Boromir stirred, and Frodo looked at him. He was fingering his great horn and frowning. At leangth he spoke.I don't think he was thinking of stealing the Ring at this point. I think he bring this up because he truly doesn't understand why the good guys can't use the ring.'I do not understand all this,' he said. 'Saruman is a traitor, but did he not have a glimpse of wisdom? Why do you speak ever of hiding and destroying? Why should we not think that the Great Ring has come into our hands to serve us in the very hour of need? Wielding it the Free Lords of the Free may surely defeat the Enemy. That is what he most fears, I deem.
'The Men of Gondor are valiant, and they will never submit; but they may be beaten down. Valour needs first strength, and then a weapon. Let the Ring be your weapon, if it has such power as you say. Take it and go forth to victory!'
The Lay of Earendil....don't those Elves have any stories that end "and they lived happily ever after"?
I think when you live so long, as in possibly forever, that after a while all life will be at best bittersweet.

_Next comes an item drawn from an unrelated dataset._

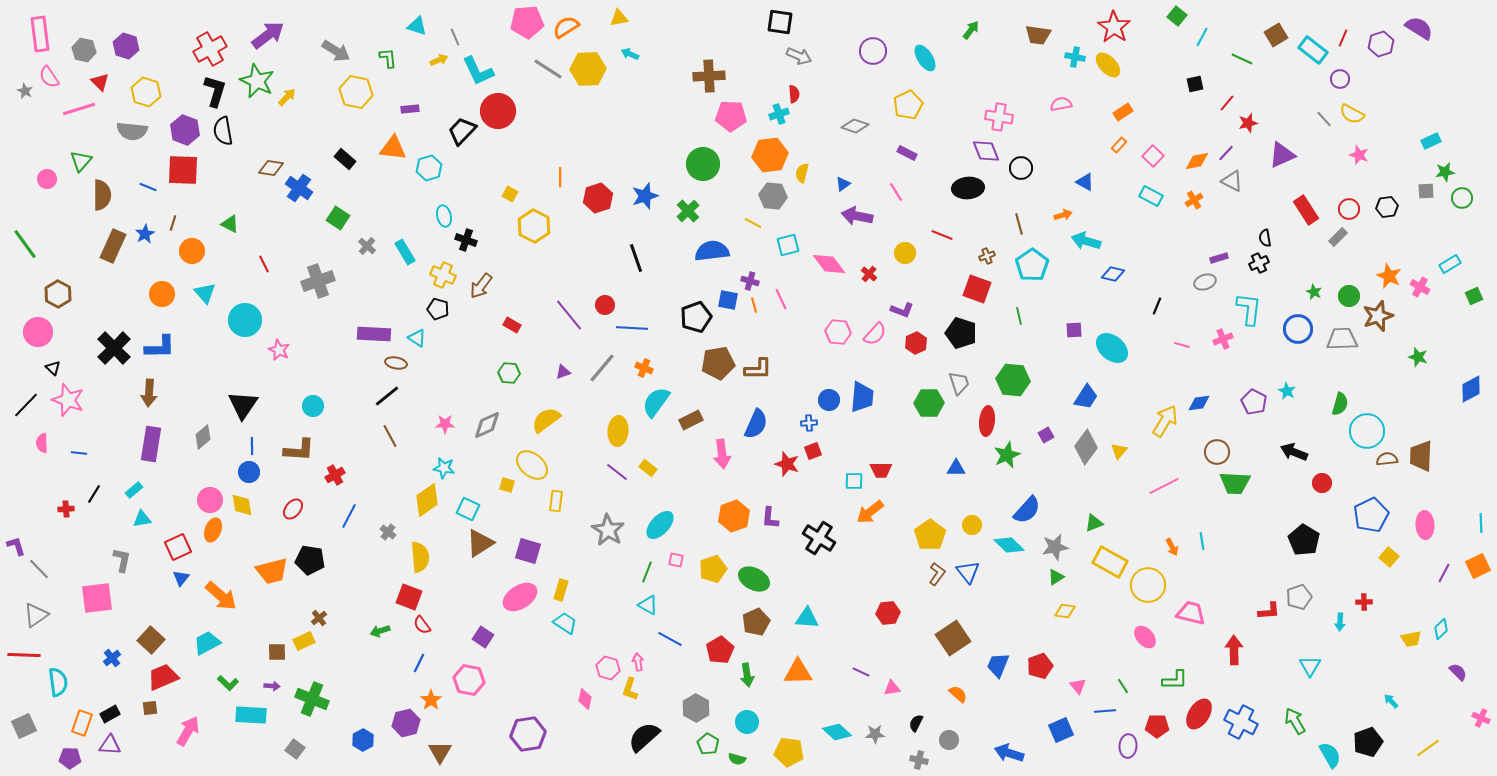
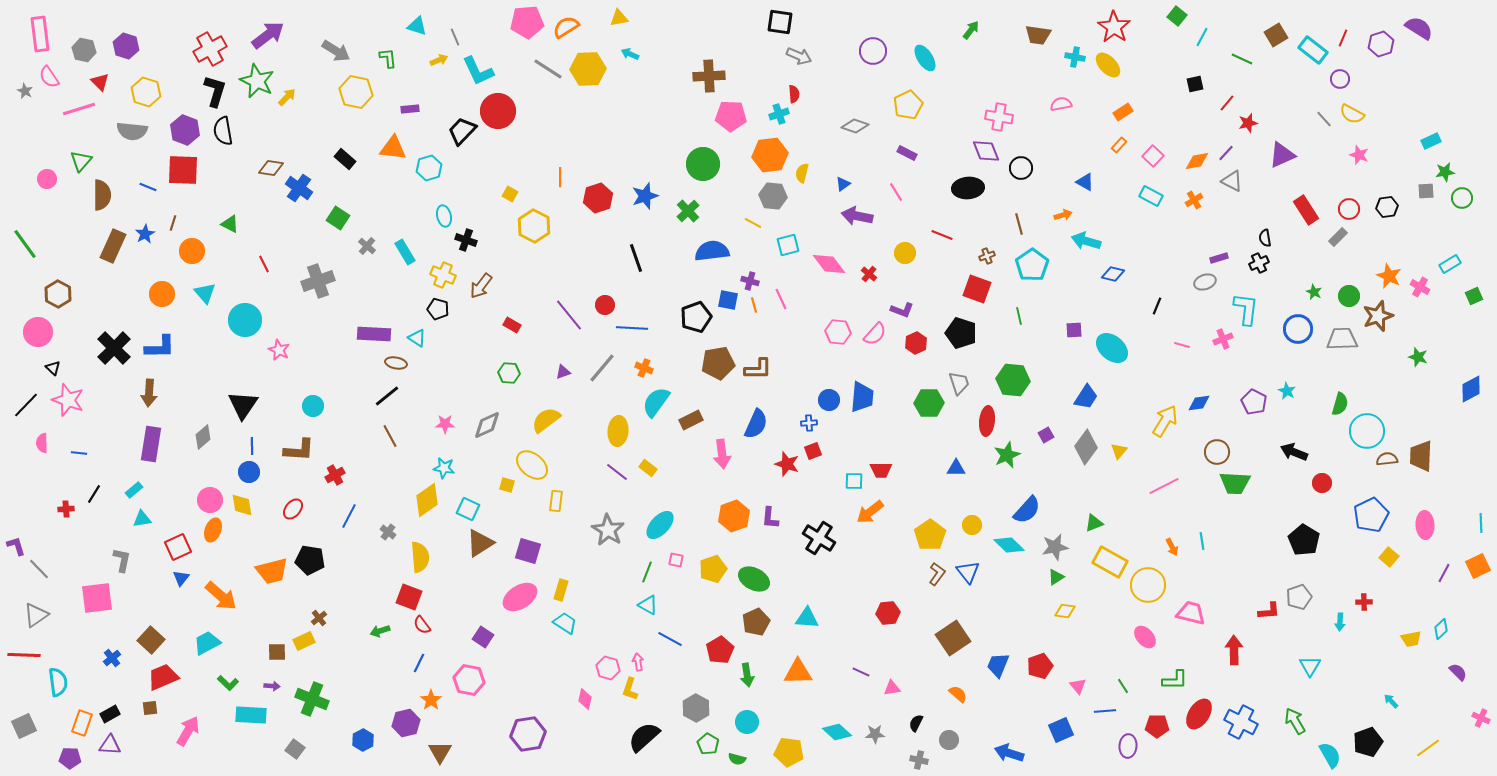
cyan L-shape at (1249, 309): moved 3 px left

The best part being is that all will come to the halls of the "dead" (I know that isn't it, and someone will correct me). After so long and losing all that you built and was important to you, you just give it up, so to speak. Think about it when you wish that you could live forever. Hence, the "gift" to men of death.
Good quote. I think that this is probably the "hook" that the Ring used to reel Boromir in. Remember, the Ring has a will of its own.
-Kevin
And Faramir says in TT, to Frodo, "And what is Isildur's Bane" - then later, `But, Frodo, I pressed you hard at first about Isildur's Bane. Forgive me! It was unwise in such an hour and place. I had not had time for thought. ....'But this much I learned or guessed, and I have kept it ever secret in my heart since: that Isildur took somewhat from the hand of the Unnamed, ere he went away from Gondor, never to be seen among mortal men again. Here I thought was the answer to Mithrandir's questioning. But it seemed then a matter that concerned only the seekers after ancient learning. Nor when the riddling words of our dream were debated among us, did I think of Isildur's Bane as being this same thing....I can well believe that Boromir, the proud and fearless, often rash, ever anxious for the victory of Minas Tirith (and his own glory therein), might desire such a thing and be allured by it. Alas that ever he went on that errand! I should have been chosen by my father and the elders but he put himself forward, as being the older and the hardier (both true), and he would not be stayed.
I'll let Gandalf have the last word on this subject: Comfort yourself! said Gandalf. In no case would Boromir have brought it to you. He is dead, and died well; may he sleep in peace! Yet you deceive yourself. He would have stretched out his hand to this thing, and taking it he would have fallen. He would have kept it for his own, and when he returned you would not have known your son.
As for the Earendil question, actually that is a happy ending - for an Elf story! The Silmaril is safe, Earendil and Elwing are alive and together, and Middle-Earth is saved from Morgoth. What more do you want?